Post in the Opera support forum said:


> Open the opera:config advanced configuration page
> Go to the "Network" section
> 
> Under "HTTP Accept" enter the following string: image/gif, image/jpeg, image/pjpeg, application/x-ms-application, application/vnd.ms-xpsdocument, application/xaml+xml, application/x-ms-xbap, application/x-shockwave-flash, */*
> ...


[Original thread HERE]


----------



## andyfraser (22 May 2015)

That's weird. I've been running the latest Opera for months now on 2 Windows 8.1 PCs and a Linux Mint 17 laptop, all 64-bit OSes, with no problems. Opera 29 is the latest. Am I missing something?


----------



## ColinJ (22 May 2015)

andyfraser said:


> That's weird. I've been running the latest Opera for months now on 2 Windows 8.1 PCs and a Linux Mint 17 laptop, all 64-bit OSes, with no problems. Opera 29 is the latest. Am I missing something?

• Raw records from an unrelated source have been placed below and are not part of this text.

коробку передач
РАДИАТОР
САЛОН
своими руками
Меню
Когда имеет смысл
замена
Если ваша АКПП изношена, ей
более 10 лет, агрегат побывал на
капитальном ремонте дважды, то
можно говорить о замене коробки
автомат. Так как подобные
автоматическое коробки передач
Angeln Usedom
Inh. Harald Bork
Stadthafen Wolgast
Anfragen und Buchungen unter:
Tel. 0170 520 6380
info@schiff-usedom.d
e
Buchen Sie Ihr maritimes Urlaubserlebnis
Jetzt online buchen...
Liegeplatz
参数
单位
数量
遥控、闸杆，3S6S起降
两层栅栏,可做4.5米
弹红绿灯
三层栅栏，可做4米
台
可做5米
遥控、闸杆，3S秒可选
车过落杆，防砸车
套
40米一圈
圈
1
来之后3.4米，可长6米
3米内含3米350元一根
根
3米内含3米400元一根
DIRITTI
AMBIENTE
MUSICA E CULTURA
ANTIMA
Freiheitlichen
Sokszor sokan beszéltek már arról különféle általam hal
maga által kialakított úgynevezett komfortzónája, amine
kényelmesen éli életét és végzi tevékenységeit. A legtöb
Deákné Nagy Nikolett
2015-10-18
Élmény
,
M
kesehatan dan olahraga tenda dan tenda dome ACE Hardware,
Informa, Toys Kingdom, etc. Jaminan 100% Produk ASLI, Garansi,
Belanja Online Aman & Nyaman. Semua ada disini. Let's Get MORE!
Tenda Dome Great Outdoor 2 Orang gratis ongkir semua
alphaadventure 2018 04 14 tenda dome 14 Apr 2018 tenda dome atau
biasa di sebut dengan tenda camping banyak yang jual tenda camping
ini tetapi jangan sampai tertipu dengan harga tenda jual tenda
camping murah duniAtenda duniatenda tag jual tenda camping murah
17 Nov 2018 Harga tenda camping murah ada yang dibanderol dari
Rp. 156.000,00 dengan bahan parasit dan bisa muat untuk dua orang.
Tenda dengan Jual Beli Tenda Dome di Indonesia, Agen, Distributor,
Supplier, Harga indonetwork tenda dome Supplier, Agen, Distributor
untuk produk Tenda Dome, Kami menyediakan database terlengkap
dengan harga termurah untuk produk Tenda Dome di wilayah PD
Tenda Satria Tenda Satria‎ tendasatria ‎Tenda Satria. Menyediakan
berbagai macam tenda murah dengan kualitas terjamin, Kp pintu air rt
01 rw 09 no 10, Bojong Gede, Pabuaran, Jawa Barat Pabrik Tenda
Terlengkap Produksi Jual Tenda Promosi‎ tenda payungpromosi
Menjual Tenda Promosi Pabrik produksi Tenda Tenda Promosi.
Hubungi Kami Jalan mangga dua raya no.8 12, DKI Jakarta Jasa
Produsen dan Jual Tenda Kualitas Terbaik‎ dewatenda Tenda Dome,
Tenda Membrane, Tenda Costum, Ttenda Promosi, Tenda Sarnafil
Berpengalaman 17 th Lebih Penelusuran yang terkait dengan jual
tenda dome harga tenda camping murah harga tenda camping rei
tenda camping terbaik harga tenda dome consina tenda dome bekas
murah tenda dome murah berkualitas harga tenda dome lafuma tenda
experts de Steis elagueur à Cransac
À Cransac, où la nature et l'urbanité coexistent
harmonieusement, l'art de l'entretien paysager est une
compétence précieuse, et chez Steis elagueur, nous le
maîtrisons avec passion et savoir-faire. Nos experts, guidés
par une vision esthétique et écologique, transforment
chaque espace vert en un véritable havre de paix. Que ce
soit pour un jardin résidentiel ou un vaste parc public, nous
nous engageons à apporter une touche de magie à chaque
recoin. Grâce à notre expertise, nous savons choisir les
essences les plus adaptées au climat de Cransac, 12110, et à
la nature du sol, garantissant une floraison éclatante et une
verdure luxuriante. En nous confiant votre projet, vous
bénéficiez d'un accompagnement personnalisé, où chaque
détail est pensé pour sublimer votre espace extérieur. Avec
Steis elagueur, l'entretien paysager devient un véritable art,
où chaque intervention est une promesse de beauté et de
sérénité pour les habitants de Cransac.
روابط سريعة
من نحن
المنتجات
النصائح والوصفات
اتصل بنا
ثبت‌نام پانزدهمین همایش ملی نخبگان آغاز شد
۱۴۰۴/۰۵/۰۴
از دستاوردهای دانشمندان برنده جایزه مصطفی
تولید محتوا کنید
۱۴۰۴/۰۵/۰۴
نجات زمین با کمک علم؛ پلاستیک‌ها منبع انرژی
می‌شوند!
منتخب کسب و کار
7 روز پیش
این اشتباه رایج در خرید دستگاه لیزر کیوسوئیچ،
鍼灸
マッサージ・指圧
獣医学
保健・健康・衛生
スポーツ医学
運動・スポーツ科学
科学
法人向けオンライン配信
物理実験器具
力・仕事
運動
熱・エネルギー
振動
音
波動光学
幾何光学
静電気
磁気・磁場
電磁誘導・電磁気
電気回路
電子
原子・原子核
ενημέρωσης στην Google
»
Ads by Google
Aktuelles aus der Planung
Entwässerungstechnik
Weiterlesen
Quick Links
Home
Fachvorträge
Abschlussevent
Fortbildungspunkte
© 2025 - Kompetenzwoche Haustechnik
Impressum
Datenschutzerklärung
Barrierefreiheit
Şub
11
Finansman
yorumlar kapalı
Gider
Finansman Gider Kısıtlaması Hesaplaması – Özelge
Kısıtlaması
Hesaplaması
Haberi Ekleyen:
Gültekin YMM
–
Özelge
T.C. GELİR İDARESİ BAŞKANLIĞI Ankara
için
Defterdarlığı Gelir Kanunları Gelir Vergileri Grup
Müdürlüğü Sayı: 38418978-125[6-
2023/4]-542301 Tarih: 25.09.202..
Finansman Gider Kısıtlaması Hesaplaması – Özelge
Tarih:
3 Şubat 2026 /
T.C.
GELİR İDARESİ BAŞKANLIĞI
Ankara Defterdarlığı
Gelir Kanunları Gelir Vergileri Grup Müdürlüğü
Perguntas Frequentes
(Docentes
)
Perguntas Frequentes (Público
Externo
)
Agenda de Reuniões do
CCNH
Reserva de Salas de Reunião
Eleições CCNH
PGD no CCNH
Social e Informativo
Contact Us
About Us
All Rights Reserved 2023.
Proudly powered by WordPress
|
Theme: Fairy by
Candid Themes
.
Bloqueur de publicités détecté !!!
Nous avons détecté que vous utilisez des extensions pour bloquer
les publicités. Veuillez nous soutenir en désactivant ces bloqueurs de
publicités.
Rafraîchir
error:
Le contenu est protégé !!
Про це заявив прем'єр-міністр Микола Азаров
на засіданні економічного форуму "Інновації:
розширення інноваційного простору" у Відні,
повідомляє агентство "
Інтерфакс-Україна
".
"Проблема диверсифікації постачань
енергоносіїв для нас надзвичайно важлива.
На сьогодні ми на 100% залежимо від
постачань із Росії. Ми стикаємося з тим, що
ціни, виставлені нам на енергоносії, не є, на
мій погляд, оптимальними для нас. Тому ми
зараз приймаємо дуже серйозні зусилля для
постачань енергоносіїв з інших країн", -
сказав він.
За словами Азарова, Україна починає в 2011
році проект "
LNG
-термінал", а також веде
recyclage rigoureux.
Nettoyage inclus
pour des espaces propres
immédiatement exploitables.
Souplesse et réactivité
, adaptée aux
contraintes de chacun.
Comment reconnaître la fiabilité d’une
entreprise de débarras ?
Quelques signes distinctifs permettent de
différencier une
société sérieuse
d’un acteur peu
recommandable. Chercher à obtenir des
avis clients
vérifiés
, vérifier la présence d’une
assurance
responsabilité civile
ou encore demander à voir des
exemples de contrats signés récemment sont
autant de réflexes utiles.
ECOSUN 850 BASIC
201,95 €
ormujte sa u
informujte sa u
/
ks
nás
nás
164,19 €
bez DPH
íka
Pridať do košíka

Yes - the bit where I said I was running Opera *12.17*! 
(I don't like the new version.)


----------



## andyfraser (22 May 2015)

I didn't know whether that was a typo. I wouldn't be surprised to find issues with older versions. If there's a fix then no problem.


----------



## ColinJ (23 May 2015)

andyfraser said:


> I didn't know whether that was a typo. I wouldn't be surprised to find issues with older versions. If there's a fix then no problem.


I don't normally run outdated software but Opera changed the browser too much when they scrapped the original and started again.

I quite often end up using Firefox or Chrome as alternatives these days.


----------



## andyfraser (23 May 2015)

Fair enough.


----------